> **Work to be completed**:
Among the entries below, only the lines from the one with "funny animal photos" through the one with "27 Nov 2025" are wanted, reproduced exactly. Pictures are not wanted.

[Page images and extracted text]
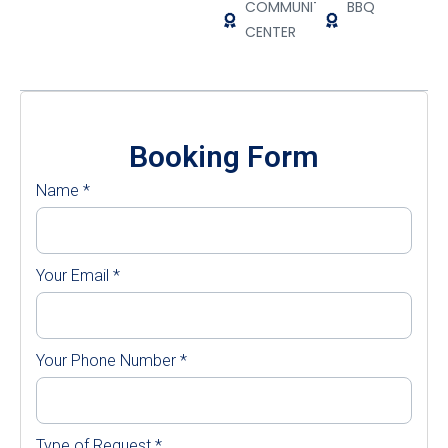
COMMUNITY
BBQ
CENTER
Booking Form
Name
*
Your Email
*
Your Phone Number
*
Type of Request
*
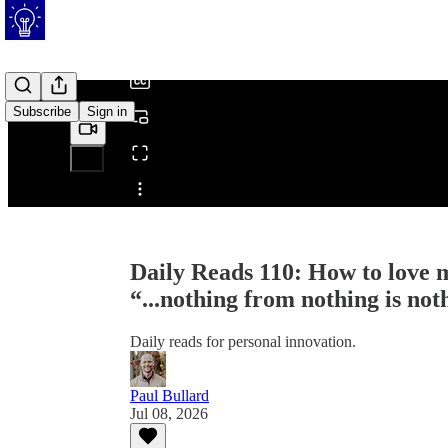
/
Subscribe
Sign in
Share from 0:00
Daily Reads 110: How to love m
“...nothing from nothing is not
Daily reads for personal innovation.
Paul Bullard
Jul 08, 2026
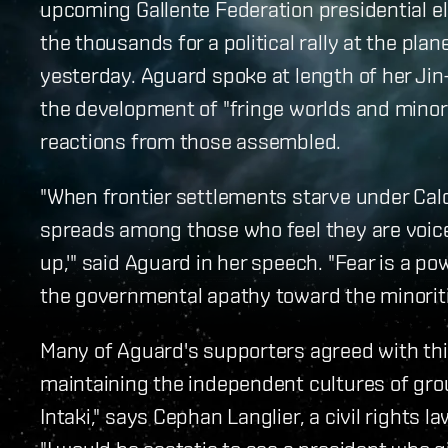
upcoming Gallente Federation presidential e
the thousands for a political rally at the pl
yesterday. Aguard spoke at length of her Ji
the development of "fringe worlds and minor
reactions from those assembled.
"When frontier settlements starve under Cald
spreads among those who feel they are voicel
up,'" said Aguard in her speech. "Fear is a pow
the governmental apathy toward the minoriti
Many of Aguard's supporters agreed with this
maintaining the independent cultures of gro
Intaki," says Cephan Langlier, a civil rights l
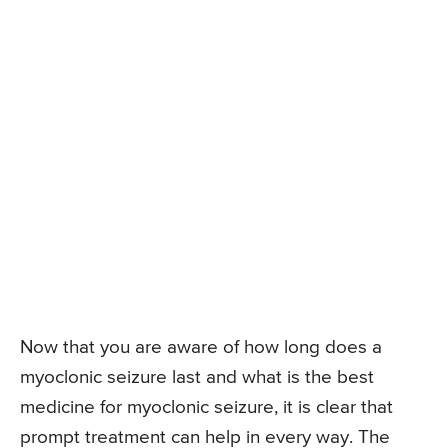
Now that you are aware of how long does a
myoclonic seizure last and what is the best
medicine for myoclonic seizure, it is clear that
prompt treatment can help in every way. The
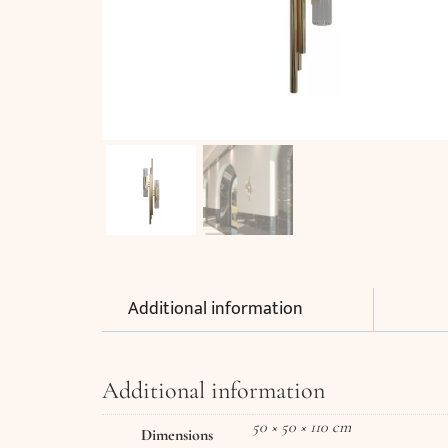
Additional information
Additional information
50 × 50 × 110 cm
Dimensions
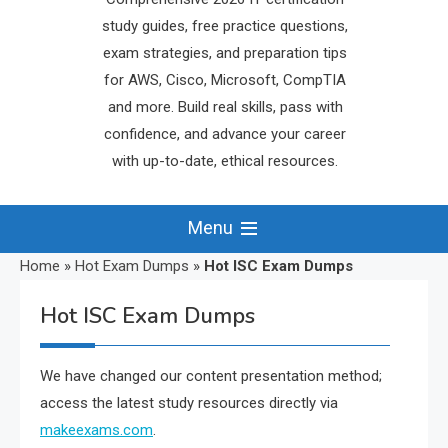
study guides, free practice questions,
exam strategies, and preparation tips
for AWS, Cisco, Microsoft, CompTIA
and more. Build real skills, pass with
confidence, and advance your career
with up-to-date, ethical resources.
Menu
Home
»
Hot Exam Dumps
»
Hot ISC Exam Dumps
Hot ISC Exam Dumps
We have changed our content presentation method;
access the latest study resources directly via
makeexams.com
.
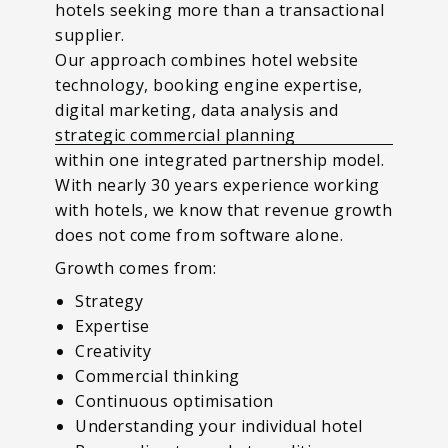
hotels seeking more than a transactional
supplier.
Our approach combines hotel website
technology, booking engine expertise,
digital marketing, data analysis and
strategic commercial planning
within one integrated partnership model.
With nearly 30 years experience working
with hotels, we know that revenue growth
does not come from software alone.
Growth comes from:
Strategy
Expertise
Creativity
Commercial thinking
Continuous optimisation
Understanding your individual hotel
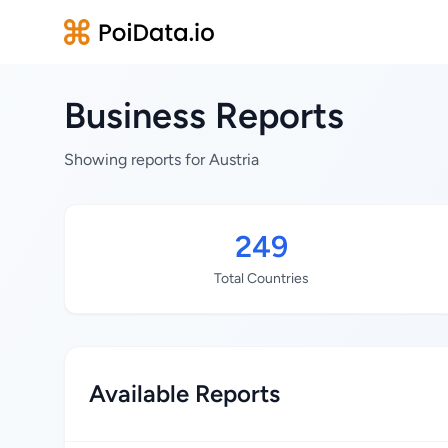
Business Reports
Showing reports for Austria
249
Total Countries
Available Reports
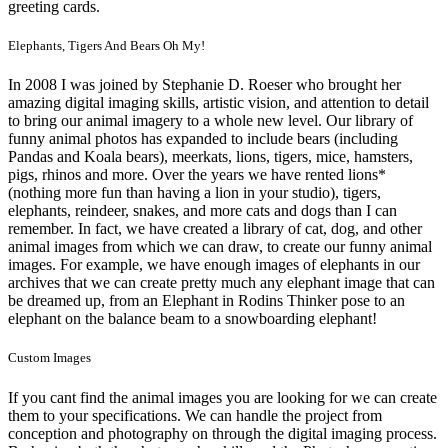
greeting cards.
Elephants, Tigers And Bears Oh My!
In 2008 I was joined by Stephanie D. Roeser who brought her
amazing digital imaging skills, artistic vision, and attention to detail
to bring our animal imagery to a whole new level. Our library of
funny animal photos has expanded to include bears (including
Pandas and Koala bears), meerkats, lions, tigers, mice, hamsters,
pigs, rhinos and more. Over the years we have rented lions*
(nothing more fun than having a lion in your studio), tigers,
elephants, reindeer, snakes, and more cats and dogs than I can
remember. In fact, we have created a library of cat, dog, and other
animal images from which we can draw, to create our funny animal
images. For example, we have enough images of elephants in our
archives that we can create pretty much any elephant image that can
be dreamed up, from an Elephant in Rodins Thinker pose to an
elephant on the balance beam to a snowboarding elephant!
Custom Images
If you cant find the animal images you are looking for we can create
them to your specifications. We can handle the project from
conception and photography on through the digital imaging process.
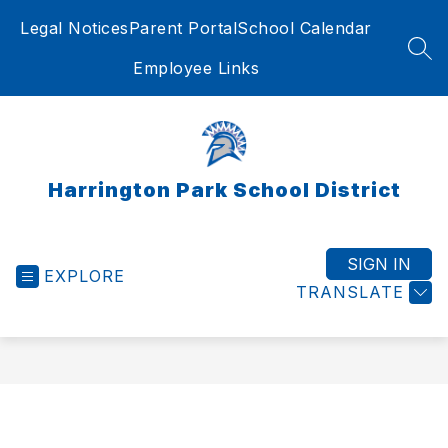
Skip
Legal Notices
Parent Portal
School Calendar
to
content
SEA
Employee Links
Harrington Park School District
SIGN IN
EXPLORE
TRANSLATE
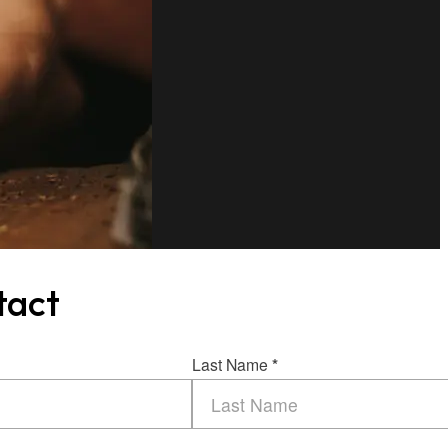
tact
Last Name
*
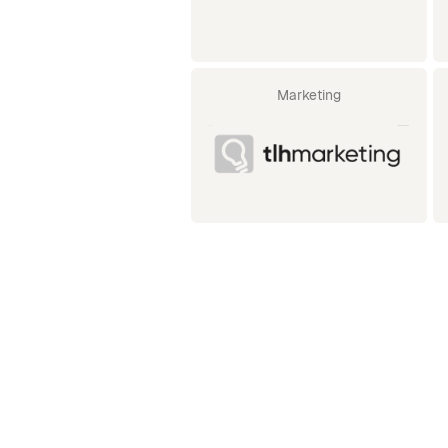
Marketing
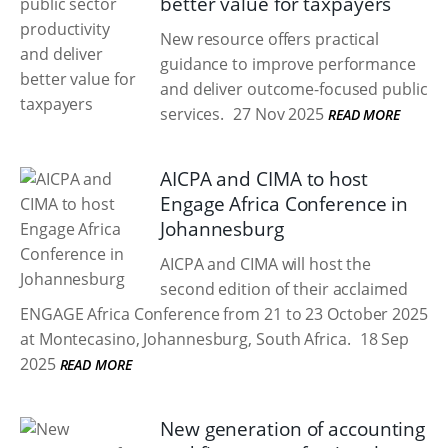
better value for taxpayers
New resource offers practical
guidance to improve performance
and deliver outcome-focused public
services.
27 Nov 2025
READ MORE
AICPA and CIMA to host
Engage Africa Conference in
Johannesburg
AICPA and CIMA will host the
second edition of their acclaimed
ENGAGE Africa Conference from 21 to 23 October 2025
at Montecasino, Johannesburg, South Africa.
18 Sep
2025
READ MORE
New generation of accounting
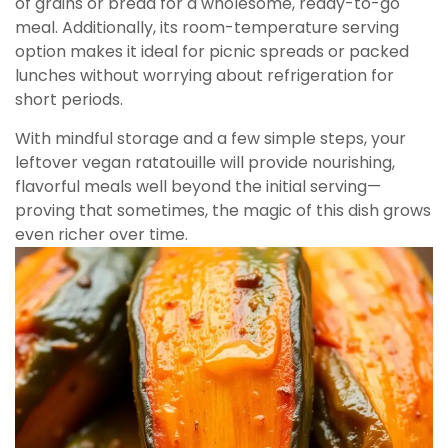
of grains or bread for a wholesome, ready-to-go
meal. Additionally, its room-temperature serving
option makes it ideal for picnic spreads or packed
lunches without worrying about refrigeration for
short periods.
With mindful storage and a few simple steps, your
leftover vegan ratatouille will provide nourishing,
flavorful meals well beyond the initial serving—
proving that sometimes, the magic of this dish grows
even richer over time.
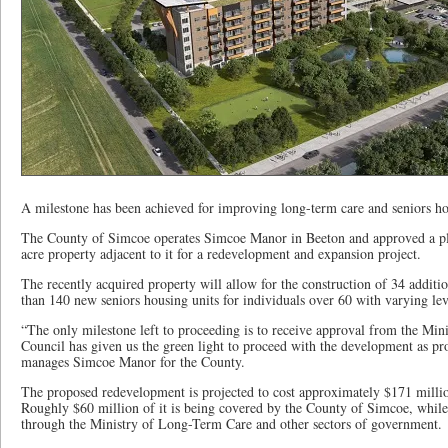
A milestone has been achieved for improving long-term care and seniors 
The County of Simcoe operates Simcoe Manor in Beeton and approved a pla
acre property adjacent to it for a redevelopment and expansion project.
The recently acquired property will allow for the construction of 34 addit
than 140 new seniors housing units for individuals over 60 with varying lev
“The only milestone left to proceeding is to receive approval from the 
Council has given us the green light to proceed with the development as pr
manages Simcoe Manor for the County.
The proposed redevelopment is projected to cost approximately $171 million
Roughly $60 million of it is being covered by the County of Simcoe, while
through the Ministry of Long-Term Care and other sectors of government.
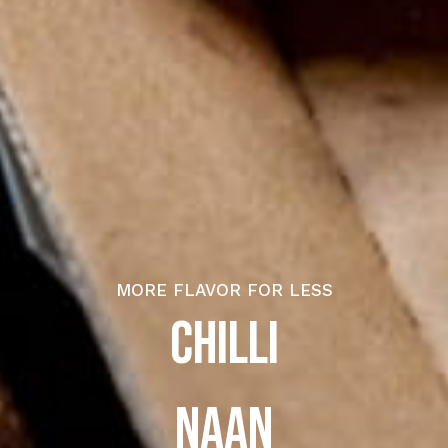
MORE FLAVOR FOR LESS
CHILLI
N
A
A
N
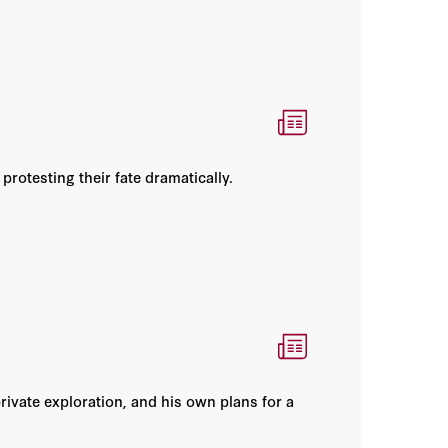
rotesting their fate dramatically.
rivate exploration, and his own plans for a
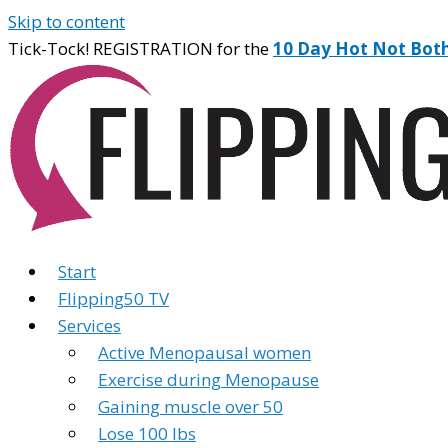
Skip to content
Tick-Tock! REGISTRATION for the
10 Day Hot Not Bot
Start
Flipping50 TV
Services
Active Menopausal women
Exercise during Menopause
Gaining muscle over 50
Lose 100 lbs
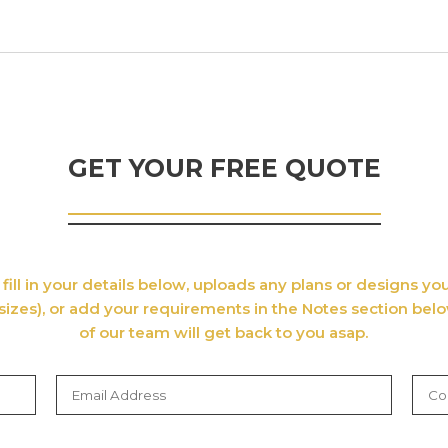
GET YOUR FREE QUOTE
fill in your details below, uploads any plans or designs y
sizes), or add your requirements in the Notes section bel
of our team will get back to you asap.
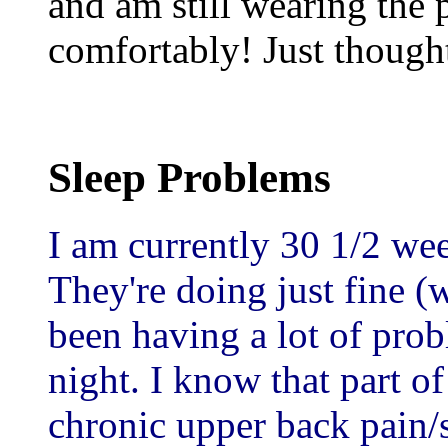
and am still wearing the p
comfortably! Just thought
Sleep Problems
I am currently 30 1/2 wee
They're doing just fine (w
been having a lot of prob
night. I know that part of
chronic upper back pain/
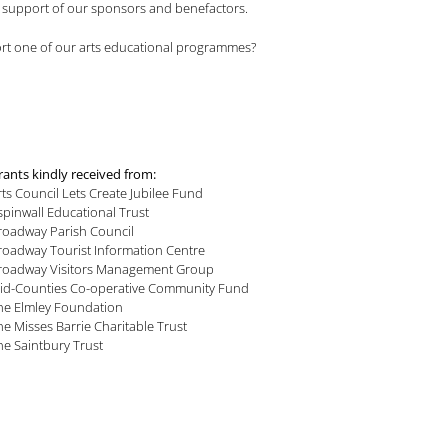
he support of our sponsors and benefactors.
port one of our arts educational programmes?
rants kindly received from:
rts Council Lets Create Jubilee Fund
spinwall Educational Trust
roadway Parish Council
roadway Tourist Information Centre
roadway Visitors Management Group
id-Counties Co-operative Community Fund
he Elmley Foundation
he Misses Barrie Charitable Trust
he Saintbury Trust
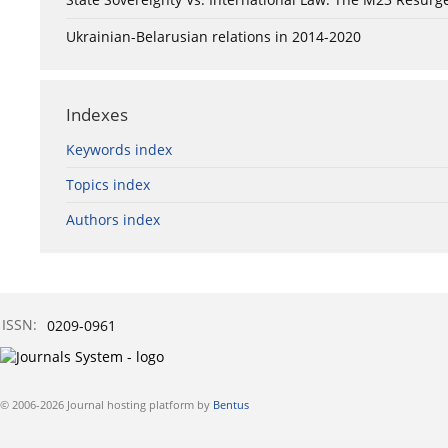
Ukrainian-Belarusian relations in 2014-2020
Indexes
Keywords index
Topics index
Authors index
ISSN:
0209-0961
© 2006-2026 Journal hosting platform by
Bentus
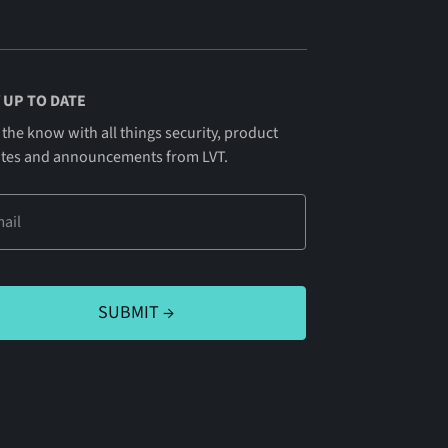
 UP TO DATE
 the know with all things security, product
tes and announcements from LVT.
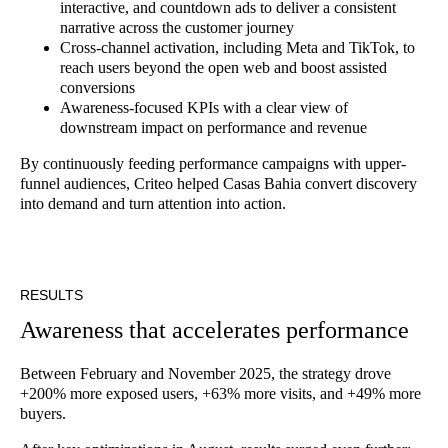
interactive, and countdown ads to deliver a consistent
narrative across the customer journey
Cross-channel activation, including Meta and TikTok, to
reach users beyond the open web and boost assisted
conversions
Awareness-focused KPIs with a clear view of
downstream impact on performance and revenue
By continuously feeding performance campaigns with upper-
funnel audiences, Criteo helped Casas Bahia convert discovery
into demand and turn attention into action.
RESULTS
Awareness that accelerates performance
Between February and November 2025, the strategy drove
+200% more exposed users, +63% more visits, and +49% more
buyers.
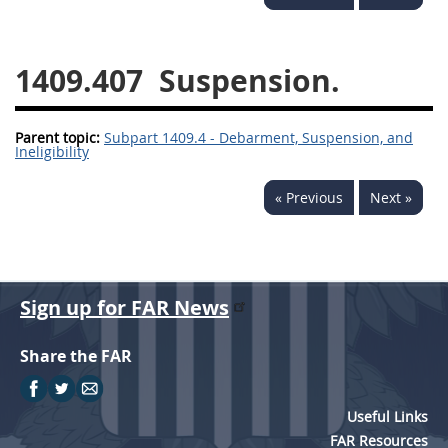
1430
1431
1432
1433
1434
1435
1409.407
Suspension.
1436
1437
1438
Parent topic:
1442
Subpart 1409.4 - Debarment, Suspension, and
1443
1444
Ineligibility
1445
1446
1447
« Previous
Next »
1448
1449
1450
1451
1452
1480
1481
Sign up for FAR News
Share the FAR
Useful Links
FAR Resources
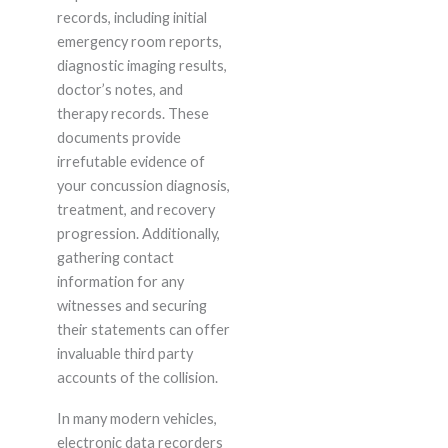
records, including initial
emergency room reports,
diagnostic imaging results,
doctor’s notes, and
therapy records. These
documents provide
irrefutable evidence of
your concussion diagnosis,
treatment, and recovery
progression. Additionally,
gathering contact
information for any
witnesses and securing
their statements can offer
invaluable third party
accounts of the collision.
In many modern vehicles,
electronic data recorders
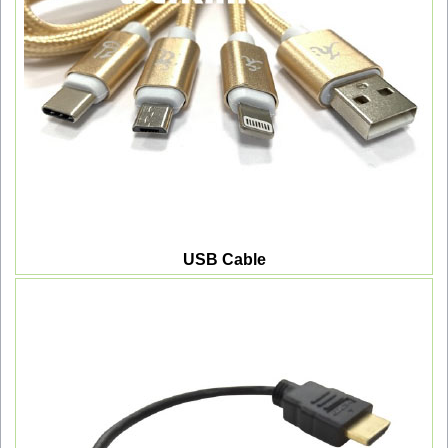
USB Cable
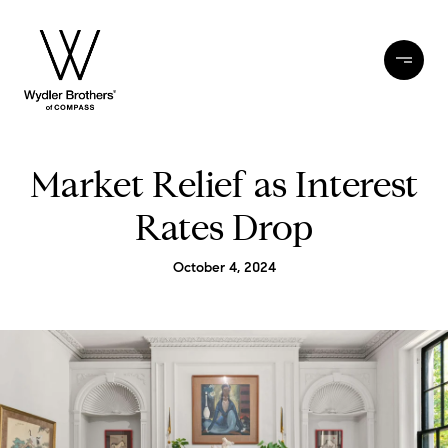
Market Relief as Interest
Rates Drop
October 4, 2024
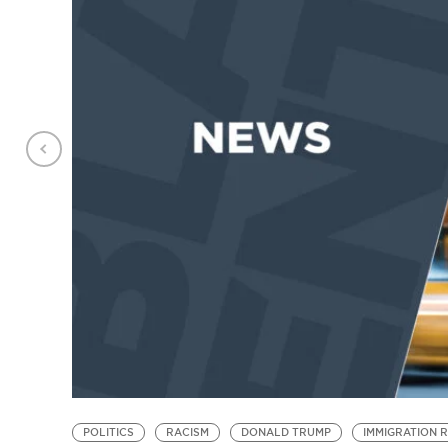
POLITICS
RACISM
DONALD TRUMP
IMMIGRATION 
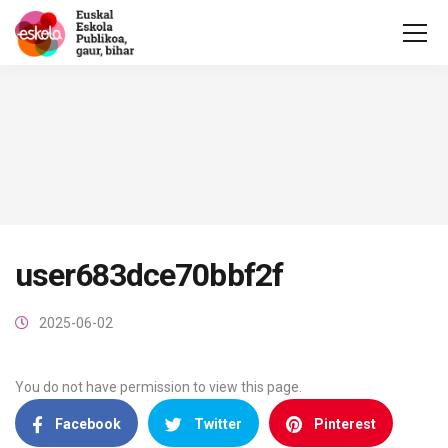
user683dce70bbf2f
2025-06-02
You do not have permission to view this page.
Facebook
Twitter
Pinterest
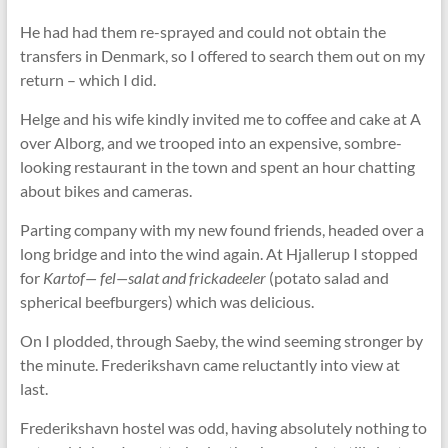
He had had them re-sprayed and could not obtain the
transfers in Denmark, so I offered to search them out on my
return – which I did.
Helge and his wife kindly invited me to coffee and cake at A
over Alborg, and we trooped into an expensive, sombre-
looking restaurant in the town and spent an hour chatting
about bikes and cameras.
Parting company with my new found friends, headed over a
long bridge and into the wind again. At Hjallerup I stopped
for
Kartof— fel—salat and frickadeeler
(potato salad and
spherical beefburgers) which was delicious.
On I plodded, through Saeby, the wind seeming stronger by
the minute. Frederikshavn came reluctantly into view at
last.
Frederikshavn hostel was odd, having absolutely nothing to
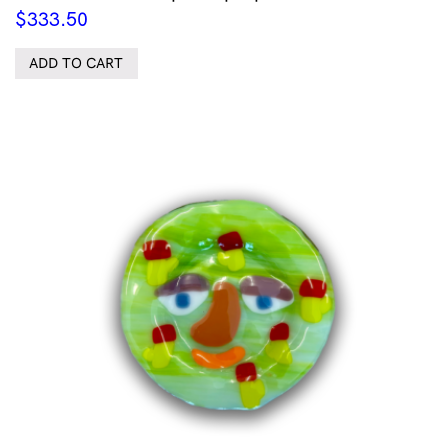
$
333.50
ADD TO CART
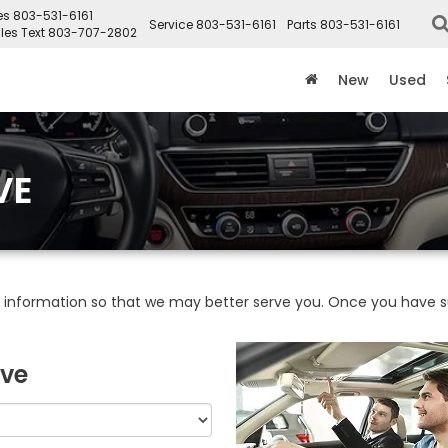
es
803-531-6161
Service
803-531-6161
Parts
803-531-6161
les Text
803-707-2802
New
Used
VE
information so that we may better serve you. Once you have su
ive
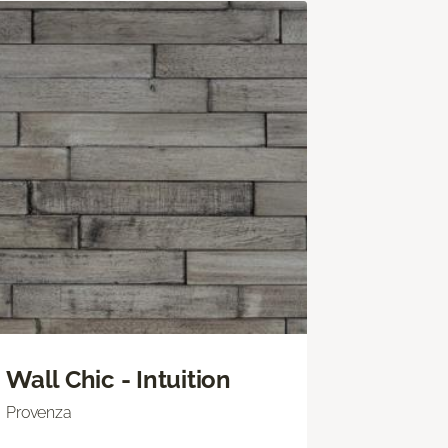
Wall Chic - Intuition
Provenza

> **Answer box**:
funny animal photos has expanded to include bears (including
Pandas and Koala bears), meerkats, lions, tigers, mice, hamsters,
pigs, rhinos and more. Over the years we have rented lions*
(nothing more fun than having a lion in your studio), tigers,
elephants, reindeer, snakes, and more cats and dogs than I can
remember. In fact, we have created a library of cat, dog, and other
animal images from which we can draw, to create our funny animal
images. For example, we have enough images of elephants in our
archives that we can create pretty much any elephant image that can
be dreamed up, from an Elephant in Rodins Thinker pose to an
elephant on the balance beam to a snowboarding elephant!
Custom Images
If you cant find the animal images you are looking for we can create
them to your specifications. We can handle the project from
conception and photography on through the digital imaging process.
Skip
Legal Notices
Parent Portal
School Calendar
to
content
SEA
Employee Links
Harrington Park School District
SIGN IN
EXPLORE
TRANSLATE
tact
Last Name
*
Marketing
better value for taxpayers
New resource offers practical
guidance to improve performance
and deliver outcome-focused public
services.
27 Nov 2025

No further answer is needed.